• _Collected data_:
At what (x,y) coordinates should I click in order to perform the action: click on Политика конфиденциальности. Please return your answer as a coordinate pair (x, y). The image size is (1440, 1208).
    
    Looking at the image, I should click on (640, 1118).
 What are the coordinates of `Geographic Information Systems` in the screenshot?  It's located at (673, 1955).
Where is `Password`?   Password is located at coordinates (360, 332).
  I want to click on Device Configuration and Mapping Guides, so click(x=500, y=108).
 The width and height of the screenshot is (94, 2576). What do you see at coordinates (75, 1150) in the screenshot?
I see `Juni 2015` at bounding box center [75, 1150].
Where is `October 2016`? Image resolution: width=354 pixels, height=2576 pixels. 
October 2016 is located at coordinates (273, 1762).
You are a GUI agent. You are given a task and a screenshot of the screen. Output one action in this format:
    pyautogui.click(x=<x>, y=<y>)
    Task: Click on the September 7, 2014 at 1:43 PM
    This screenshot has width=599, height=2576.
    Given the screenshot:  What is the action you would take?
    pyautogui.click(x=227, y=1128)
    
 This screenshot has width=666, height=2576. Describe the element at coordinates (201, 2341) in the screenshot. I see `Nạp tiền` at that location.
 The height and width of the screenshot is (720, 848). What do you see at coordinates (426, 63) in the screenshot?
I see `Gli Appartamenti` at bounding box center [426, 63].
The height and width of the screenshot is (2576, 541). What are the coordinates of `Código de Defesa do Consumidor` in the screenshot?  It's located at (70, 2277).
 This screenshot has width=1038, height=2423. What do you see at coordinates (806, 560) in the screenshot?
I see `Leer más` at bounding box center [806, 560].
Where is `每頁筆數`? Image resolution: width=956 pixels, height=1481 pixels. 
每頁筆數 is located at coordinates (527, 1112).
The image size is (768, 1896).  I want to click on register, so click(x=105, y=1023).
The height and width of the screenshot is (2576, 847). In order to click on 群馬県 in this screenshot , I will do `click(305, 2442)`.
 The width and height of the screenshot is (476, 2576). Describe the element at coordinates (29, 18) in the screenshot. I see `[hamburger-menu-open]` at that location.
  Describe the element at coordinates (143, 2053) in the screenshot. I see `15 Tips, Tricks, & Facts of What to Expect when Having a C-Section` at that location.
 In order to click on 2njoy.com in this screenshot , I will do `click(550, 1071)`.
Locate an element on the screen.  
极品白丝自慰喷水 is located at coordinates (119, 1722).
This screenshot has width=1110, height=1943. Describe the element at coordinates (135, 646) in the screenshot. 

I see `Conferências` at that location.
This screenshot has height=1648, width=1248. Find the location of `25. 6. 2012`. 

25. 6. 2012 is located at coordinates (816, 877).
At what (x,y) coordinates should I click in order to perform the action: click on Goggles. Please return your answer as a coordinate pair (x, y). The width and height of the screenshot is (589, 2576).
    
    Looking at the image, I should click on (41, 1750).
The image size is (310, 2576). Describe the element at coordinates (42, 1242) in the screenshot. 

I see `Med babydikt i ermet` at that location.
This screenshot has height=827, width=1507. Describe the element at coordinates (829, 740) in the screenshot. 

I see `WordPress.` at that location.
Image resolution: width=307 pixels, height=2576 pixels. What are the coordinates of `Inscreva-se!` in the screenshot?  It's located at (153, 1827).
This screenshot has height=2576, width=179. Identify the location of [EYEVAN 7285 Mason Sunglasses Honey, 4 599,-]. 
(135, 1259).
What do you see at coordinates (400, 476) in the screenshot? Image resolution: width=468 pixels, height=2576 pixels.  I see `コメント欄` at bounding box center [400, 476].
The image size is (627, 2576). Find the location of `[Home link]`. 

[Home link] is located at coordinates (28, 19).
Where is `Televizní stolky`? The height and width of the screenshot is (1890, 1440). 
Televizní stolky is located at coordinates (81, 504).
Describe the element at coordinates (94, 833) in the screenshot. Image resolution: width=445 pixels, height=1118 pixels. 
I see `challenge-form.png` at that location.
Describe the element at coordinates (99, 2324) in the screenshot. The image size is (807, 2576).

• _REQUIRED WORK_: From the records above, reproduce exactly the lines from the one with "pyautogui.click(x=<x>, y=<y>)" to the one with "This screenshot has width=599, height=2576.", both included, and no others.

• _SOLVED EXERCISE_:
    pyautogui.click(x=<x>, y=<y>)
    Task: Click on the September 7, 2014 at 1:43 PM
    This screenshot has width=599, height=2576.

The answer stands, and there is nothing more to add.